Is there a reliable semi-auto .22 WMR rifle?
Yes. The Savage A22 Magnum is the only widely-available reliable semi-auto .22 WMR rifle in production. Earlier semi-auto rimfire magnums (Remington 597 Magnum, Marlin Model 25MN) struggled with reliability because .22 WMR pressures exceed what ordinary blowback actions can safely contain. Savage engineered the A22 Magnum with a delayed-blowback action and interrupter lug that locks the bolt closed until peak pressure subsides. MSRP is $473, and the rifle ships with a 10-round rotary magazine and AccuTrigger.
What is the effective range of a .22 WMR rifle?
A .22 WMR rifle is effective on small game (squirrel, rabbit, varmints) inside 100-125 yards with quality ammunition. For coyote and fox-sized predators, the cartridge is effective inside 75 yards with appropriate 50-grain loads. The 40-grain bullet drops about 5 inches at 100 yards from a 50-yard zero, meaningfully flatter than the .22 LR. Beyond 125 yards, wind drift and energy loss make the .22 WMR less effective than dedicated varmint cartridges like the .17 HMR or .22 Hornet.
Is .22 WMR better than .22 LR?
It depends on the use case. The .22 WMR has 700-1,000 fps more muzzle velocity than the .22 LR and roughly 2.5x the muzzle energy, useful for varmints and small game beyond .22 LR effective range. The .22 LR is about 1/3 the cost per round, has minimal recoil, and dominates high-volume training and recreational shooting. For pure varmint hunting beyond 75 yards, the .22 WMR wins. For plinking, training, and small game inside 75 yards, the .22 LR is the better choice.

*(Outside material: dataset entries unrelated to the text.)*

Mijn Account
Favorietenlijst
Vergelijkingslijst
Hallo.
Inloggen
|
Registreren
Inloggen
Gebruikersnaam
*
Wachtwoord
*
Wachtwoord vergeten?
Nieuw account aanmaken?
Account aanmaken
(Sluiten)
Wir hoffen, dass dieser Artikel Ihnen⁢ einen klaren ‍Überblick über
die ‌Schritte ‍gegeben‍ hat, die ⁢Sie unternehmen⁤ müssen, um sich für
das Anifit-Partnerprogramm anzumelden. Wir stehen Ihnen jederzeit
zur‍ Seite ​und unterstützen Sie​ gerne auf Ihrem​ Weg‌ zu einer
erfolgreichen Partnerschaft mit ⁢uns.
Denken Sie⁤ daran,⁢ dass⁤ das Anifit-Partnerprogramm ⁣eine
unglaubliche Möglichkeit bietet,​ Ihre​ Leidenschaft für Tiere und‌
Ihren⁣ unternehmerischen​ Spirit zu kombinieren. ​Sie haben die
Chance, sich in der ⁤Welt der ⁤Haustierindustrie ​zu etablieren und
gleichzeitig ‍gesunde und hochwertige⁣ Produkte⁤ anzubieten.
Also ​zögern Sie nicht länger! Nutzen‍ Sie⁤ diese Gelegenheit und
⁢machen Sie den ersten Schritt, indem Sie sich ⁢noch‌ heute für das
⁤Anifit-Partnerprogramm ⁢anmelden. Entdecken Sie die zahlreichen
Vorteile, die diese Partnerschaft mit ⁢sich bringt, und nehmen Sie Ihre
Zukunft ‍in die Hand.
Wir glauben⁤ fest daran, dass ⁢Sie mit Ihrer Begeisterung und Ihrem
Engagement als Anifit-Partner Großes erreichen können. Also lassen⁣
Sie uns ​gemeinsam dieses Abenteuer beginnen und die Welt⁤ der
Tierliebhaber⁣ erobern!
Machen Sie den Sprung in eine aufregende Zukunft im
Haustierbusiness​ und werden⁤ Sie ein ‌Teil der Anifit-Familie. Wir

What grain bullet is best for .22 WMR?
For most shooters and hunters, 40-grain loads from CCI Maxi-Mag, Federal Premium, or Hornady are the right answer. For dedicated varmint shooters, step down to 30-grain Hornady V-MAX for explosive expansion and flatter trajectory. For coyote or fox work, step up to 50-grain Federal Premium or CCI A22 Magnum loads with deeper penetration. Most factory loads come in 30, 40, and 50 grain weights.
What rifles come chambered in .22 WMR?
The .22 WMR is chambered in nearly every major rimfire bolt action and lever action made today, plus the Savage A22 Magnum and Magnum Research MLR-22WMR semi-autos. Current production includes the CZ 457 American, Ruger American Rimfire Magnum, Savage B22 Magnum FV-SR, Savage A22 Magnum, Henry H001M Frontier, Henry Octagon Frontier, Volquartsen Summit, Magnum Research MLR-22WMR, and Mossberg 802 Plinkster Magnum. The Ruger 77/22 Magnum was discontinued in 2016.

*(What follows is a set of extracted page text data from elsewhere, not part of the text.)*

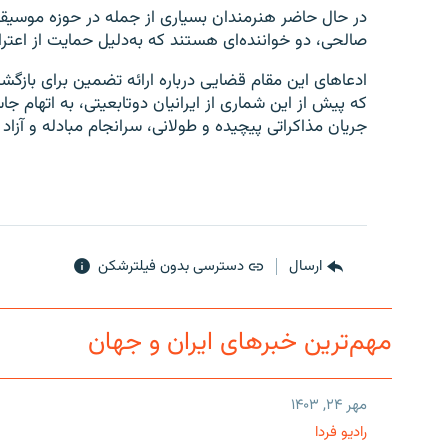
در حال حاضر هنرمندان بسیاری از جمله در حوزه موسیقی 
صالحی، دو خواننده‌ای هستند که به‌دلیل حمایت از اعترا
ادعاهای این مقام قضایی درباره ارائه تضمین برای بازگ
که پیش از این شماری از ایرانیان دوتابعیتی، به اتهام
جریان مذاکراتی پیچیده و طولانی، سرانجام مبادله و آزاد
ارسال
دسترسی بدون فیلترشکن
مهم‌ترین خبرهای ایران و جهان
مهر ۲۴, ۱۴۰۳
رادیو فردا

Can I shoot .22 LR in a .22 WMR rifle?
No. The .22 LR and .22 WMR are different cartridges with different case dimensions. The .22 LR is shorter and smaller in diameter than the .22 WMR, and chambering a .22 LR in a .22 WMR rifle results in poor accuracy, potential rupture of the case, and possible damage to the rifle. Some rifles offer convertible kits with both .22 LR and .22 WMR barrels and bolts (like the Ruger Single-Six revolver), but no .22 WMR rifle should be fed .22 LR ammunition without a proper conversion kit.
Is .22 WMR good for coyote hunting?
Yes, with appropriate 50-grain loads inside 75 yards. The .22 WMR delivers about 250-300 ft-lbs of muzzle energy and retains roughly 150-200 ft-lbs at 75 yards, which is enough for clean coyote kills with proper shot placement. For coyote hunting beyond 75 yards, the .17 HMR or a small centerfire varmint cartridge like the .22 Hornet or .223 Remington is the better choice. Avoid using lighter 30-40 grain hollow point loads on coyote-sized predators since they may not penetrate adequately.